Point de départ du projet ? La collecte et l’agrégation des milliers de données disponibles en temps réel sur les porcs, volailles et ruminants grâce aux capteurs, colliers, caméras ou drones prévus pour étudier leurs comportements. Le croisement de ces données et leur modélisation détermineront ensuite les conduites à tenir. Un « pilotage fin et prédictif » des élevages, selon Neovia, qui envisage de commercialiser ces nouveaux services.

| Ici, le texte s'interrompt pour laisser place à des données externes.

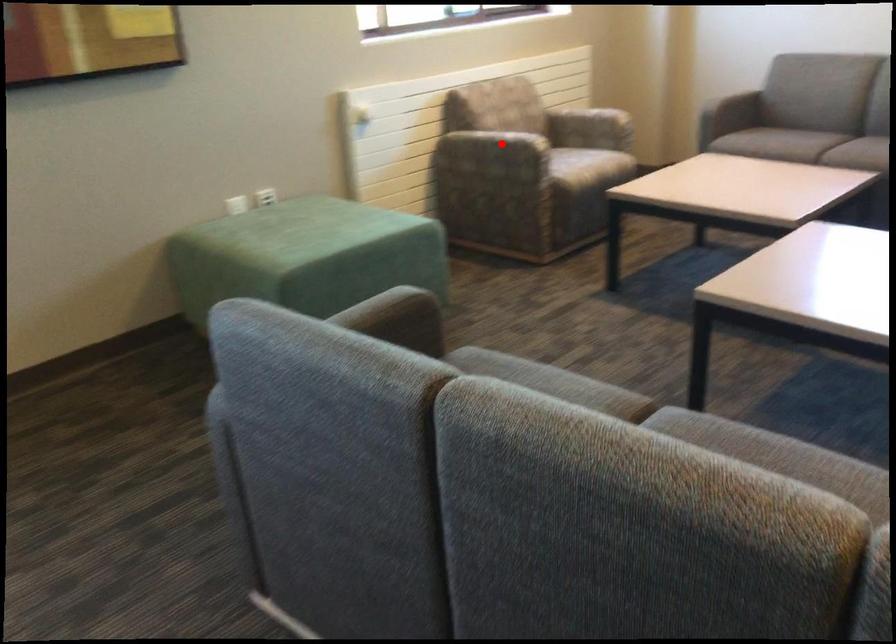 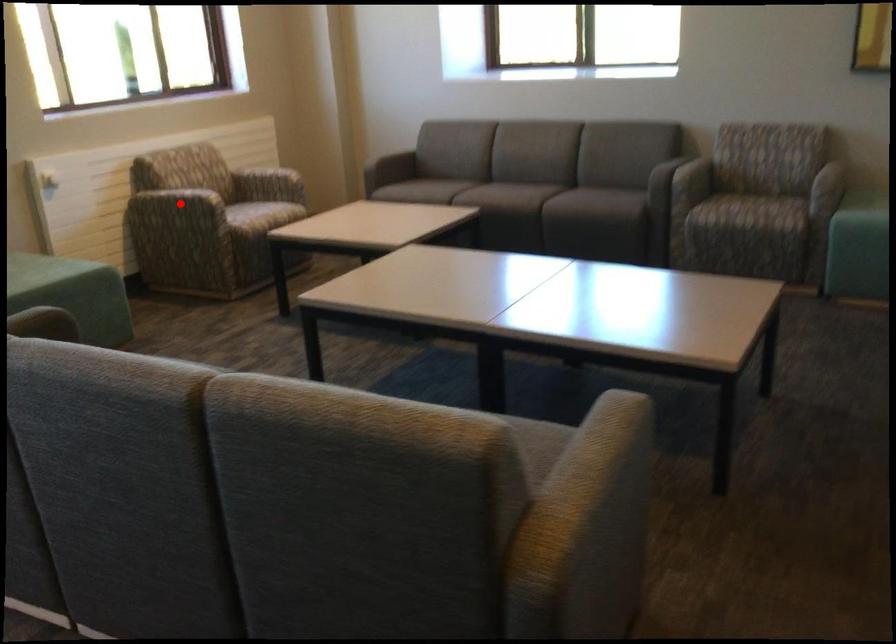 I am providing you with two images of the same scene from different viewpoints. A red point is marked on the first image and another point is marked on the second image. Are the points marked in image1 and image2 representing the same 3D position?

Yes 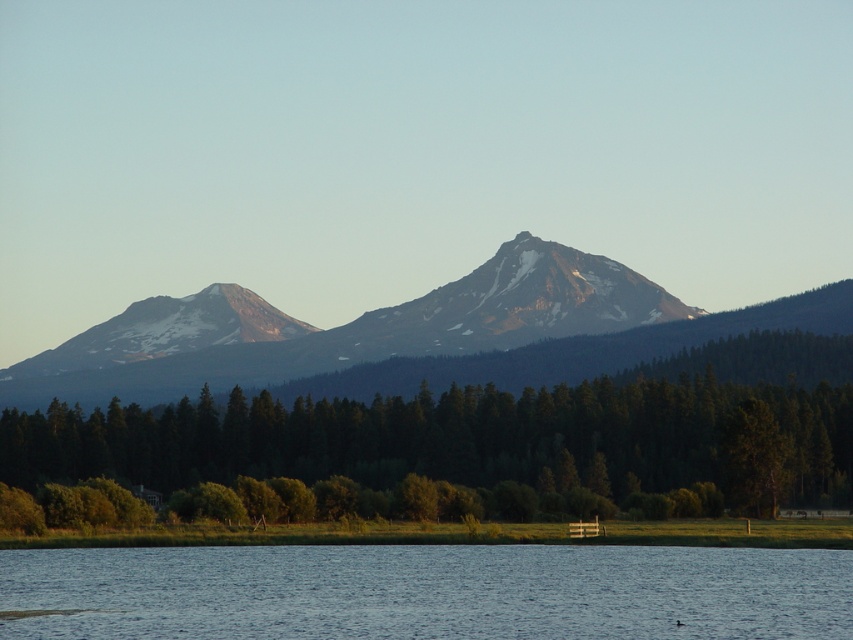 You are standing in the serene landscape and want to take a photo of both the green matte tree at center and the rocky gray mountain at center. Which object will appear larger in the photo?

The green matte tree at center will appear larger in the photo because it is closer to the viewer than the rocky gray mountain at center.

You are an environmental scientist assessing the landscape. You observe the green matte tree at center and the rocky gray mountain at center. Which object is taller from your viewpoint?

The green matte tree at center has a lesser height compared to the rocky gray mountain at center, so the rocky gray mountain at center is taller.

Pour l’agronome Marc Dufumier, les modèles mathématiques ne font cependant pas tout. « On l’a vu avec la vache folle, quand on avait découvert que les farines animales faisaient mieux l’affaire que certains acides aminés du soja », prévient-il.

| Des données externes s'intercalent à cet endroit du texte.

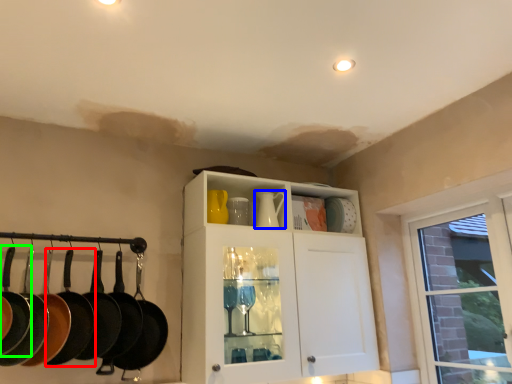 Question: Which object is the closest to the frying pan (highlighted by a red box)? Choose among these: tea pot (highlighted by a blue box) or frying pan (highlighted by a green box).

Choices:
 (A) tea pot
 (B) frying pan

Answer: (B) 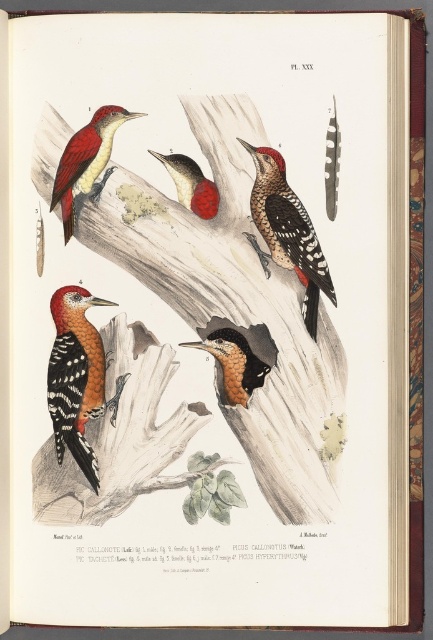 Question: Can you confirm if speckled orange woodpecker at center is positioned to the left of matte red woodpecker at upper left?

Choices:
 (A) yes
 (B) no

Answer: (A)

Question: Which object appears closest to the camera in this image?

Choices:
 (A) matte red woodpecker at upper left
 (B) speckled brown woodpecker at center

Answer: (A)

Question: Does speckled orange woodpecker at center appear on the right side of rustic brown woodpecker at center?

Choices:
 (A) no
 (B) yes

Answer: (A)

Question: Which object appears closest to the camera in this image?

Choices:
 (A) smooth red woodpecker at center
 (B) rustic brown woodpecker at center
 (C) matte red woodpecker at upper left
 (D) speckled brown woodpecker at center

Answer: (C)

Question: Which point is farther from the camera taking this photo?

Choices:
 (A) (57, 326)
 (B) (299, 220)
 (C) (200, 172)
 (D) (102, 136)

Answer: (B)

Question: Is speckled orange woodpecker at center wider than speckled brown woodpecker at center?

Choices:
 (A) no
 (B) yes

Answer: (A) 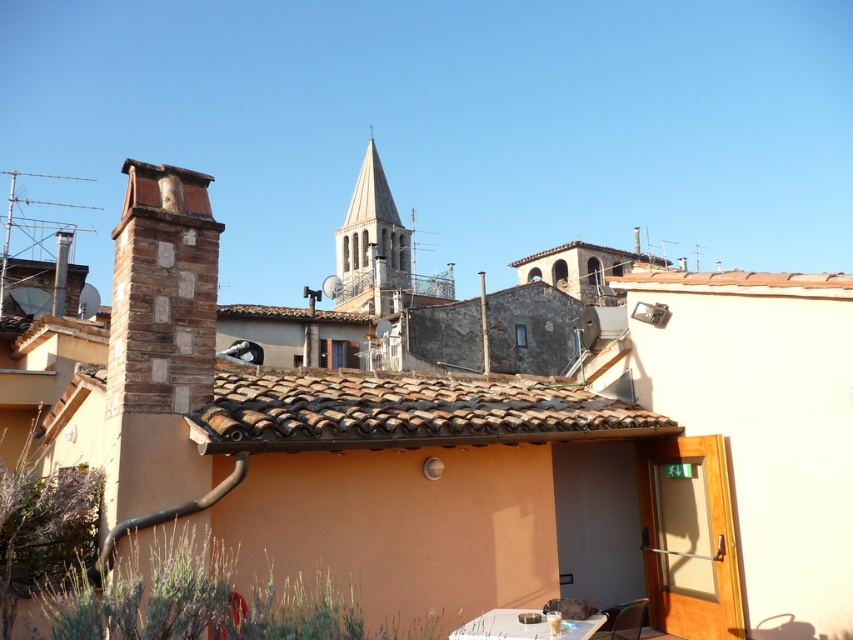 You are standing on the rooftop and want to place a potted plant exactly at the point marked by the coordinates point [404,410]. Is this location on the brown clay tiles at center?

Yes, the point [404,410] corresponds to the brown clay tiles at center, so placing the potted plant there would be appropriate.

You are standing on the rooftop and want to place a potted plant between the brown clay tiles at center and the brown tile roof at upper center. Based on their positions, which direction should you move the plant to place it between them?

The brown clay tiles at center is to the left of brown tile roof at upper center, so you should move the plant to the right to place it between them.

Henri Isaac, président du think-tank « Renaissance numérique » qui a rédigé un rapport sur « les défis de l’agriculture connectée », salue lui une « agriculture de précision, indissociable de l’enjeu écologique ». « Agréger des données permet de limiter les intrants, les pesticides, de ne donner à l’animal que ce dont il a besoin pour éviter le gaspillage ou de détecter les signes annonciateurs de maladie afin de réduire les antibiotiques », précise-t-il.

Un œil qui coule, signe avant-coureur de fièvre ? L’information sera aussitôt télétransmise à l’éleveur sans qu’il n’ait besoin de scruter toutes ses bêtes. Une fois analysés, les paramètres météo peuvent aussi alerter sur des risques de crise sanitaire.

La « ferme du futur », une mine de données qui ne demandent qu’à être exploitées ? Dans un secteur fortement soumis aux aléas climatiques, l’idée semble séduisante. « Nous avons des capacités d’anticipation beaucoup plus élevées qu’avant à des coûts bien plus réduits, mais encore faut-il pouvoir interpréter les données », nuance Henri Isaac. De fait, l’abondance de données ne met pas toujours « à l’abri des erreurs d’interprétation », estime Annick Audiot, chercheuse à l’Inra.

Pour attirer les bonnes idées, Neovia a lancé en mai un « appel à solutions ». Bâtiments ergonomiques connectés, robots, mais aussi tests de régimes nutritionnels pour animaux… Au total, le projet mobilisera plusieurs millions d’euros. Une ferme sera construite dans le Morbihan et fonctionnera en réseau avec les 11 autres du groupe dans le monde. « On aimerait construire un bâtiment avec des architectes, des gens qui font de la robotique », explique Hubert de Roquefeuil. L’idée étant aussi de soulager l’éleveur des tâches les plus harassantes pour « qu’il retrouve du plaisir à travailler ». A la clé, des « e-éleveurs » en partie postés derrière des écrans.

Un bouleversement des pratiques qui, par-delà l’aspect financier, n’est pas totalement anodin, selon Annick Audiot, pour qui la relation homme-animal reste « fondatrice du métier d’éleveur ». « Si capteurs et algorithmes représentent une aide au diagnostic (…) il y a fort à parier qu’elles ne pourront complètement remplacer le travail humain », estime-t-elle.